SK hynix is making a bold strategic play to reclaim its performance crown in the high-stakes AI memory market by considering TSMC's 3nm process for its next-generation HBM4E.
This decision appears to be a direct response to recent moves by its chief rival. Samsung Electronics recently set a new benchmark by shipping the industry's first HBM4, which utilizes a 4nm process for its base die. By doing so, Samsung not only claimed significant gains in power efficiency but also signaled its capability to reach speeds exceeding 11 Gb/s per pin. This effectively threw down the gauntlet, creating immediate pressure on SK hynix to deliver a solution that could match or, ideally, surpass this new performance standard for its upcoming HBM4E products.
Adding to this competitive pressure is the immense demand from the industry's most important customer: NVIDIA. At its recent GTC 2026 conference, NVIDIA showcased its future 'Rubin Ultra' AI accelerator, which will feature a massive 1 terabyte of HBM4E memory. This sent a clear message that memory bandwidth, capacity, and thermal efficiency remain the most critical bottlenecks in AI systems. SK hynix's plan to use a more advanced 3nm logic die is a direct answer to this challenge, aiming to provide the performance uplift NVIDIA requires.
The timing for such a move is also supported by manufacturing feasibility. TSMC's 3nm node, specifically N3P, is now in high-volume production and offers substantial performance and power improvements over the older 5nm or 4nm technologies. This maturity makes it a viable choice for a complex component like an HBM base die, which must manage over 2,000 high-speed data pathways. The technological foundation is now in place to make this ambitious leap.

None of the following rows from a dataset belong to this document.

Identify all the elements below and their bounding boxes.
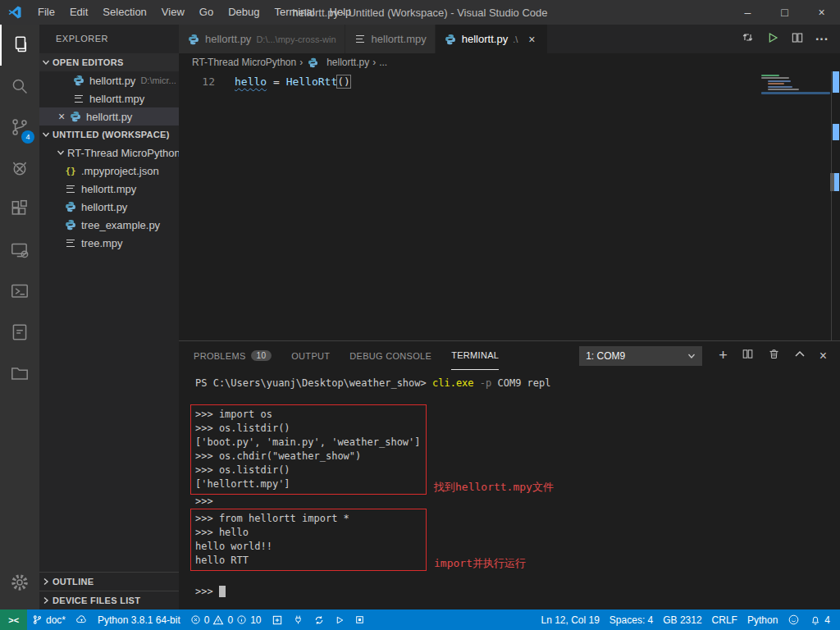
open-editor-item[interactable]: hellortt.py D:\micr... (39, 71, 179, 89)
close-panel-icon[interactable]: × (819, 349, 827, 363)
folder-icon[interactable] (0, 353, 39, 394)
remote-device-icon[interactable] (0, 230, 39, 271)
maximize-panel-icon[interactable] (794, 349, 806, 363)
terminal-instance-select[interactable]: 1: COM9 (579, 346, 702, 366)
settings-gear-icon[interactable] (0, 562, 39, 603)
menu-selection[interactable]: Selection (95, 0, 153, 25)
remote-indicator[interactable]: >< (0, 609, 27, 630)
scrollbar-thumb[interactable] (830, 173, 834, 191)
notification-count: 4 (824, 614, 830, 626)
problems-status[interactable]: 0 0 10 (185, 609, 267, 630)
sync-download-icon[interactable] (741, 30, 755, 48)
tab-debug-console[interactable]: DEBUG CONSOLE (349, 341, 431, 370)
menu-view[interactable]: View (154, 0, 192, 25)
git-branch-status[interactable]: doc* (27, 609, 71, 630)
split-editor-icon[interactable] (791, 31, 804, 48)
sync-cloud-icon[interactable] (71, 609, 93, 630)
menu-file[interactable]: File (30, 0, 62, 25)
indentation-status[interactable]: Spaces: 4 (605, 609, 658, 630)
tab-hellortt-mpy[interactable]: hellortt.mpy (345, 25, 436, 53)
cursor-position-status[interactable]: Ln 12, Col 19 (536, 609, 604, 630)
run-play-icon[interactable] (766, 31, 779, 48)
explorer-sidebar: EXPLORER OPEN EDITORS hellortt.py D:\mic… (39, 25, 179, 609)
plug-connect-icon[interactable] (288, 609, 308, 630)
split-terminal-icon[interactable] (742, 348, 754, 363)
explorer-icon[interactable] (0, 25, 39, 66)
run-play-status-icon[interactable] (330, 609, 349, 630)
device-files-section[interactable]: DEVICE FILES LIST (39, 591, 179, 609)
problems-badge: 10 (251, 350, 272, 361)
terminal-powershell-icon[interactable] (0, 271, 39, 312)
extensions-icon[interactable] (0, 189, 39, 230)
close-icon[interactable]: × (54, 110, 69, 123)
menu-edit[interactable]: Edit (62, 0, 95, 25)
code-token-callee: HelloRtt (286, 75, 338, 88)
menu-help[interactable]: Help (322, 0, 359, 25)
bell-icon (810, 614, 821, 626)
source-control-icon[interactable]: 4 (0, 107, 39, 148)
more-actions-icon[interactable]: ··· (815, 32, 829, 47)
sidebar-title: EXPLORER (39, 25, 179, 53)
repl-prompt: >>> (195, 495, 840, 509)
outline-section[interactable]: OUTLINE (39, 572, 179, 591)
minimize-button[interactable]: – (729, 0, 766, 25)
debug-icon[interactable] (0, 148, 39, 189)
eol-status[interactable]: CRLF (707, 609, 742, 630)
open-editors-header[interactable]: OPEN EDITORS (39, 53, 179, 71)
repl-input-line[interactable]: >>> (195, 585, 840, 599)
search-icon[interactable] (0, 66, 39, 107)
chevron-right-icon (39, 575, 52, 588)
menu-terminal[interactable]: Terminal (267, 0, 322, 25)
mpy-file-icon (354, 35, 367, 43)
tree-file-item[interactable]: hellortt.py (39, 198, 179, 216)
terminal-select-value: 1: COM9 (586, 350, 625, 362)
new-terminal-icon[interactable]: + (719, 347, 728, 364)
kill-terminal-trash-icon[interactable] (768, 348, 780, 363)
folder-label: RT-Thread MicroPython (67, 147, 179, 159)
file-label: hellortt.mpy (89, 93, 144, 105)
minimap[interactable] (758, 73, 830, 95)
tree-file-item[interactable]: {} .mpyproject.json (39, 162, 179, 180)
tree-file-item[interactable]: tree.mpy (39, 234, 179, 252)
menu-debug[interactable]: Debug (221, 0, 267, 25)
tree-file-item[interactable]: tree_example.py (39, 216, 179, 234)
close-tab-icon[interactable]: × (524, 33, 539, 46)
tab-problems[interactable]: PROBLEMS 10 (194, 341, 272, 370)
encoding-status[interactable]: GB 2312 (658, 609, 706, 630)
terminal-output[interactable]: PS C:\Users\yuanj\Desktop\weather_show> … (179, 370, 840, 609)
overview-ruler[interactable] (831, 71, 840, 340)
stop-square-icon[interactable] (349, 609, 370, 630)
breadcrumb-root[interactable]: RT-Thread MicroPython (192, 57, 296, 68)
tab-hellortt-py-active[interactable]: hellortt.py .\ × (436, 25, 549, 53)
breadcrumb[interactable]: RT-Thread MicroPython › hellortt.py › ..… (179, 53, 840, 71)
close-window-button[interactable]: × (803, 0, 840, 25)
terminal-cursor (219, 586, 226, 597)
code-token-parens: () (337, 75, 350, 88)
chevron-right-icon: › (372, 57, 376, 68)
tab-hellortt-py-external[interactable]: hellortt.py D:\...\mpy-cross-win (179, 25, 345, 53)
open-editor-item-active[interactable]: × hellortt.py (39, 107, 179, 126)
tree-file-item[interactable]: hellortt.mpy (39, 180, 179, 198)
language-mode-status[interactable]: Python (742, 609, 783, 630)
code-line-12: 12 hello = HelloRtt() (179, 74, 840, 89)
tab-label: hellortt.py (205, 33, 251, 45)
mpy-file-icon (64, 185, 77, 193)
notes-file-icon[interactable] (0, 312, 39, 353)
file-label: hellortt.py (81, 201, 127, 213)
folder-rt-thread[interactable]: RT-Thread MicroPython (39, 144, 179, 162)
maximize-button[interactable]: □ (766, 0, 803, 25)
breadcrumb-symbol[interactable]: ... (379, 57, 387, 68)
feedback-smiley-icon[interactable] (783, 609, 805, 630)
workspace-header[interactable]: UNTITLED (WORKSPACE) (39, 126, 179, 144)
menu-go[interactable]: Go (192, 0, 221, 25)
tab-output[interactable]: OUTPUT (291, 341, 330, 370)
code-editor[interactable]: 12 hello = HelloRtt() (179, 71, 840, 340)
breadcrumb-file[interactable]: hellortt.py (326, 57, 369, 68)
boxed-plus-icon[interactable] (267, 609, 288, 630)
tab-terminal[interactable]: TERMINAL (451, 341, 499, 370)
refresh-sync-icon[interactable] (308, 609, 330, 630)
open-editor-item[interactable]: hellortt.mpy (39, 89, 179, 107)
notifications-bell[interactable]: 4 (805, 609, 840, 630)
repl-line: hello world!! (195, 540, 426, 554)
python-interpreter-status[interactable]: Python 3.8.1 64-bit (93, 609, 185, 630)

Beyond just raw speed, this strategy positions SK hynix for the next major evolution in memory: 'custom HBM'. As major tech companies design their own AI chips (ASICs), they want memory that is more integrated with their unique designs. A cutting-edge 3nm base die allows for customer-specific logic and controllers to be built directly into the memory stack. This transforms the base die from a simple controller into a key piece of customizable technology, deepening the partnership between the memory supplier and the chip designer.
In conclusion, SK hynix's potential shift to TSMC's 3nm process is more than a simple technical upgrade; it's an offensive strategy to redefine performance leadership. If the company can successfully manage the complexities of yield and thermal performance, it could secure the most lucrative orders for the 2026-2027 AI hardware cycle and solidify its dominance in the high-margin memory market.
- HBM (High Bandwidth Memory): A type of high-performance memory that stacks multiple memory chips vertically. This structure allows for much wider data pathways, resulting in significantly higher speed and efficiency, which is crucial for AI accelerators and high-end GPUs.
- Base Die / Logic Die: The bottom-most chip in an HBM stack. It functions as the 'brain' of the memory module, controlling the DRAM chips stacked on top of it and managing the high-speed interface to the main processor. Using a more advanced manufacturing process for this die is critical for boosting overall performance.
- Process Node (e.g., 3nm, 4nm): Refers to a specific generation of semiconductor manufacturing technology. A smaller number, like 3nm (nanometer), generally indicates a more advanced process that can produce smaller, faster, and more power-efficient transistors.